Ross Biro <rossb@google.com> wrote:
>
> It appears that in the 2.4 kernels, kswapd is 
> not aware that buffer heads can be in one zone while the buffers 
> themselves are in another zone.

What Martin said...

This problem has a fix in Andrea's kernel.  I broke out his VM changes a
while back but seem to have lost that one.  hmm.  I have an old version,
below.

Fixes exist in 2.5.

> It also appears that in buffer.c balance_dirty_state really needs to be 
> zone aware as well.

Not really - the arithmetic in there only takes into account the size of
ZONE_NORMAL+ZONE_DMA anyway.  nr_free_buffer_pages().

> It might also be nice to replace many of the 
> current->policy |= YIELD; schedule(); pairs with real waits for memory 
> to free up a bit.  If dirty pages or associated structures are filling 
> up most of the memory, then the problem will go away if we just wait a bit.

2.5 does this.  It's a bit crude, but works sufficiently well to have not
made a nuisance of itself in six months or so.


Addresses the problem where all of ZONE_NORMAL is full of buffer_heads.
 Normal page reclaim will view all this memory as non-freeable.

So what the patch does is, while scanning the LRU pages, also check
whether a page in the wrong zone has buffers in the *right* zone.  If
it does, then strip the page's buffers but leave the page alone.

hmm.  Are we sure that we subsequently call the right slabcache shrink
function to actually free the page which backed those buffer_heads?

We discussed making this code conditional on CONFIG_HIGHMEM64G only, as
it's not been an observed problem on any other configs.  Theoretically,
the same problem could occur with ZONE_DMA.  The code is left in.

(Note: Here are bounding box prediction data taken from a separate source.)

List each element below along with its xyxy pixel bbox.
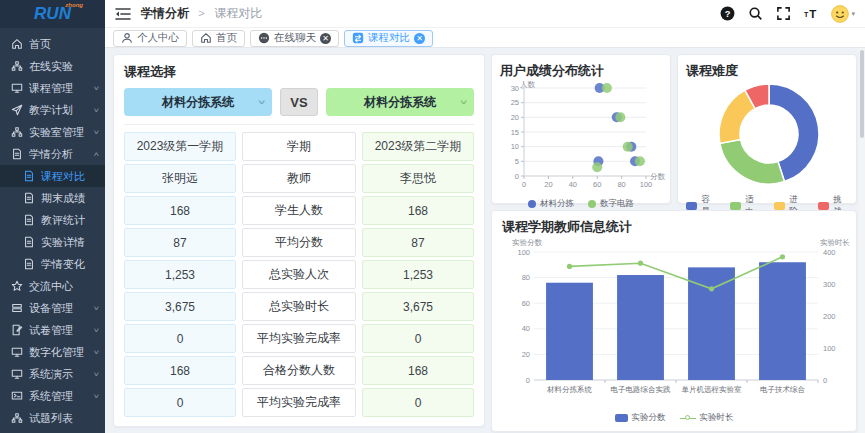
terminal-icon: [10, 390, 23, 403]
main-content: 课程选择 材料分拣系统 ˅ VS 材料分拣系统 ˅ 2023级第一学期学期202…: [105, 48, 865, 433]
chevron-down-icon: ˅: [94, 304, 100, 312]
sidebar-item-label: 教评统计: [41, 213, 99, 228]
svg-text:60: 60: [593, 180, 601, 189]
right-value-cell: 87: [362, 228, 474, 257]
monitor-icon: [10, 346, 23, 359]
sidebar-item-label: 交流中心: [29, 279, 99, 294]
divider: [124, 124, 474, 125]
score-distribution-card: 用户成绩分布统计 051015202530020406080100人数分数 材料…: [491, 54, 671, 204]
left-course-dropdown[interactable]: 材料分拣系统 ˅: [124, 88, 272, 116]
sidebar-item-learning-analysis[interactable]: 学情分析˄: [0, 143, 105, 165]
svg-text:电子技术综合: 电子技术综合: [760, 385, 806, 394]
legend-item[interactable]: 实验时长: [680, 412, 734, 424]
sidebar-item-final-grades[interactable]: 期末成绩: [0, 187, 105, 209]
svg-text:80: 80: [617, 180, 625, 189]
sidebar-menu: 首页在线实验课程管理˅教学计划˅实验室管理˅学情分析˄课程对比期末成绩教评统计实…: [0, 28, 105, 429]
tab-online-chat[interactable]: 在线聊天✕: [250, 30, 339, 47]
svg-text:0: 0: [522, 180, 526, 189]
sidebar-item-learning-change[interactable]: 学情变化: [0, 253, 105, 275]
sidebar-item-eval-stats[interactable]: 教评统计: [0, 209, 105, 231]
sidebar-item-online-lab[interactable]: 在线实验: [0, 55, 105, 77]
legend-item[interactable]: 材料分拣: [528, 198, 574, 210]
right-value-cell: 168: [362, 356, 474, 385]
user-avatar[interactable]: ▾: [831, 5, 855, 23]
svg-text:30: 30: [511, 84, 519, 93]
legend-item[interactable]: 数字电路: [588, 198, 634, 210]
sidebar-item-label: 课程管理: [29, 81, 94, 96]
svg-text:实验时长: 实验时长: [820, 238, 850, 247]
avatar-caret-icon: ▾: [851, 10, 855, 18]
sidebar-item-question-list[interactable]: 试题列表: [0, 407, 105, 429]
breadcrumb-item-learning-analysis[interactable]: 学情分析: [141, 6, 189, 20]
svg-text:T: T: [810, 8, 817, 20]
fullscreen-icon[interactable]: [775, 6, 791, 22]
sidebar-item-experiment-detail[interactable]: 实验详情: [0, 231, 105, 253]
breadcrumb-separator: >: [198, 7, 204, 19]
chevron-up-icon: ˄: [94, 150, 100, 158]
tab-personal-center[interactable]: 个人中心: [113, 30, 187, 47]
legend-swatch: [686, 202, 697, 210]
left-value-cell: 168: [124, 356, 236, 385]
sidebar-item-label: 数字化管理: [29, 345, 94, 360]
score-distribution-title: 用户成绩分布统计: [500, 62, 662, 80]
svg-text:5: 5: [515, 157, 519, 166]
svg-text:实验分数: 实验分数: [512, 238, 543, 247]
sidebar-item-course-compare[interactable]: 课程对比: [0, 165, 105, 187]
help-icon[interactable]: ?: [719, 6, 735, 22]
left-value-cell: 1,253: [124, 260, 236, 289]
scrollbar-thumb[interactable]: [860, 50, 864, 138]
right-course-value: 材料分拣系统: [364, 94, 436, 111]
user-icon: [121, 32, 133, 44]
score-distribution-legend: 材料分拣数字电路: [500, 198, 662, 210]
chevron-down-icon: ˅: [94, 106, 100, 114]
legend-label: 数字电路: [600, 198, 634, 210]
legend-label: 实验分数: [632, 412, 666, 424]
right-course-dropdown[interactable]: 材料分拣系统 ˅: [326, 88, 474, 116]
close-icon[interactable]: ✕: [414, 33, 425, 44]
sidebar-item-digital-mgmt[interactable]: 数字化管理˅: [0, 341, 105, 363]
page-scrollbar[interactable]: [859, 48, 865, 433]
sidebar-item-teaching-plan[interactable]: 教学计划˅: [0, 99, 105, 121]
sidebar-item-label: 学情变化: [41, 257, 99, 272]
sidebar-item-comm-center[interactable]: 交流中心: [0, 275, 105, 297]
legend-line-marker: [680, 414, 696, 422]
legend-dot: [588, 200, 596, 208]
legend-swatch: [774, 202, 785, 210]
right-value-cell: 1,253: [362, 260, 474, 289]
metric-cell: 总实验时长: [242, 292, 356, 321]
chevron-down-icon: ˅: [94, 128, 100, 136]
legend-swatch: [615, 414, 628, 422]
svg-text:25: 25: [511, 98, 519, 107]
svg-text:20: 20: [511, 113, 519, 122]
doc-icon: [22, 214, 35, 227]
course-difficulty-title: 课程难度: [686, 62, 848, 80]
logo-zhong-text: zhong: [65, 2, 83, 8]
sidebar-item-lab-mgmt[interactable]: 实验室管理˅: [0, 121, 105, 143]
svg-text:?: ?: [725, 9, 731, 19]
logo[interactable]: zhong RUN: [0, 0, 105, 28]
sidebar-item-label: 实验详情: [41, 235, 99, 250]
chevron-down-icon: ˅: [94, 84, 100, 92]
metric-cell: 学期: [242, 132, 356, 161]
left-value-cell: 2023级第一学期: [124, 132, 236, 161]
svg-text:分数: 分数: [650, 172, 666, 181]
sidebar-item-exam-mgmt[interactable]: 试卷管理˅: [0, 319, 105, 341]
legend-item[interactable]: 实验分数: [615, 412, 666, 424]
close-icon[interactable]: ✕: [320, 33, 331, 44]
tab-home[interactable]: 首页: [192, 30, 245, 47]
sidebar-item-label: 试卷管理: [29, 323, 94, 338]
tab-course-compare[interactable]: 课程对比✕: [344, 30, 433, 47]
chevron-down-icon: ˅: [460, 98, 467, 107]
doc-icon: [10, 148, 23, 161]
sidebar-item-device-mgmt[interactable]: 设备管理˅: [0, 297, 105, 319]
sidebar-item-system-demo[interactable]: 系统演示˅: [0, 363, 105, 385]
chevron-down-icon: ˅: [258, 98, 265, 107]
font-size-icon[interactable]: TT: [803, 6, 819, 22]
svg-text:15: 15: [511, 128, 519, 137]
svg-text:0: 0: [823, 376, 827, 385]
sidebar-item-home[interactable]: 首页: [0, 33, 105, 55]
sidebar-item-course-mgmt[interactable]: 课程管理˅: [0, 77, 105, 99]
search-icon[interactable]: [747, 6, 763, 22]
sidebar-item-system-mgmt[interactable]: 系统管理˅: [0, 385, 105, 407]
menu-fold-icon[interactable]: [115, 7, 131, 21]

Testing with 50/50 highmem/normal shows that memclass_related_bhs() is
almost never called - presumably it will be called more often when the
highmem/normal ratio is higher.  But it'll only be called for
allocations which are specifically asking for ZONE_NORMAL - mainly fs
metadata.

Bottom line: the code works and the CPU cost is negligible.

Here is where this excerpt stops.